It's who she is now. And it's a long way from the four-year-old version of Zoe growing up in Manitoba, Canada. The Zoe who preferred ballerina slippers and tutus.
 
"Dance was my outlet," Zoe said. "I could dance and sing and be energetic and crazy. I had my dance time. I was a little princess girly girl. I loved to have my hair done. I loved to have my makeup done. I just loved it. It was kind of my thing."
 
"I thought I would be the dad going to all the dance recitals," said Al Hicks, Zoe's dad. "She loved her dance. She was in a dance troupe in Red Deer. They worked all year long on their little routines and then in the spring one of the theaters sold tickets to all the families and packed the place for a few nights of recitals.

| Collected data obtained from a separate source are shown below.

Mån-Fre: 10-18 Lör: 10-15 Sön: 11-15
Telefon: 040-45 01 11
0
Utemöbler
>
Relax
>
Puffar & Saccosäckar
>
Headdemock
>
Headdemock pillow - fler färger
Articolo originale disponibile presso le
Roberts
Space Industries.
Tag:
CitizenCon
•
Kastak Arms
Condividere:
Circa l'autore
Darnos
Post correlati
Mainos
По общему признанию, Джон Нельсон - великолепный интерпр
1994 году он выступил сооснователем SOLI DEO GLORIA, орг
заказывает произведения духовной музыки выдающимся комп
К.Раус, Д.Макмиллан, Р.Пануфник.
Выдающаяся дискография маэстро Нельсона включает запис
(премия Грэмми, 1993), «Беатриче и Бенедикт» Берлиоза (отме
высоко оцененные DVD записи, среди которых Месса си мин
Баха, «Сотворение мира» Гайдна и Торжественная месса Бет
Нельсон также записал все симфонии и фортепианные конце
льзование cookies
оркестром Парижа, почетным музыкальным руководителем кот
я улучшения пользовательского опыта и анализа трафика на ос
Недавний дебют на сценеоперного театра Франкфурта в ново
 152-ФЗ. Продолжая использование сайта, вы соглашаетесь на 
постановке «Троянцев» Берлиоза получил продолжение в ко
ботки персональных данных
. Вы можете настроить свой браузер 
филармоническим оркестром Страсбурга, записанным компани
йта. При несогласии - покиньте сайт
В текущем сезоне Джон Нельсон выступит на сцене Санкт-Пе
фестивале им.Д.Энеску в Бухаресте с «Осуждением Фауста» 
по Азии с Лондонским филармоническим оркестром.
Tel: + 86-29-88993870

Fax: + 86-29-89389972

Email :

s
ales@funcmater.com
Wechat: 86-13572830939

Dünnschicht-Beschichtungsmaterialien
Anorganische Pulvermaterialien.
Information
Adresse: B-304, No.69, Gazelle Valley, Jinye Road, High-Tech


You would see Zoe on stage, and she soaked that up."
 
Zoe is the youngest of two children for Al and Jan Hicks. For older brother Zak, hockey was his thing. And why not.
 
Hockey is a traditional Canadian thing. It is the staple for sports above the United States border. Plus, Al was a hockey coach. Natural fit … for Zak.
 
But as Al and Jan would quickly find out, chasing a puck around an ice rink wasn't exactly young Zoe's cup of tea.
 
Al worked summer hockey camps in Okanagan, British Columbia, for a decade. One year he convinced Zoe to try out the hockey camp, something that turned out to be a short-lived experiment.
 
"About Wednesday of the first week – it was two-a-days for these little 8-year-olds – she is getting ready to go to her second ice time in the afternoon and she came up to me and said, 'Dad, can I just go to the beach?' I had a pretty strong indication at that moment that hockey wasn't going to be for her," said Al.
 
Her introduction to the sport she loves these days came around age 6.
 
"We put a ball in her hand and she played a little outfield and it was OK, but dance was still her passion," Al said. "But then we put her in the circle and she started pitching. Not to say it went very well for her early on, but she got a passion for ball."
 
The introduction to the sport wasn't necessarily a smooth one for young Zoe.
 
"Her first pitching experience, she walks the bases loaded," Al said. "She walks in one run. Two runs. Three runs. Four runs. And (coach) Clayton Cassidy says to me, 'We got to get her out of there.' I said, 'Yeah, but it can't be me.' So Clayton walks out to the circle and says to Zoe, 'How's it going, Zoe?' She said, 'Yeah, this isn't really how I had it planned.' Out she comes, but she was undaunted."
 
"For me moving from dance to softball, I liked being the center of attention," said Zoe. "I was that person. I was always outgoing. I was bubbly. I was energetic.  I played one game and I went home and said, 'Dad, I want to pitch. I want to touch the ball every single time. I want the ball to come back to me. Every single time. I want to be in the middle of the circle."
 
And a softball player was born.
 
"We broke a lot of boards in the back yard working on her pitching," said Al. "She got to a pretty good spot. I think if she had stayed in the outfield the whole time, she may not have developed the passion for it, but her being right in the middle of things helped that. She would play shortstop, and she would pitch. She got the bug for ball. She went from interested to committed to passionate, absolutely passionate about the sport once she got into that 12 or 13 age range."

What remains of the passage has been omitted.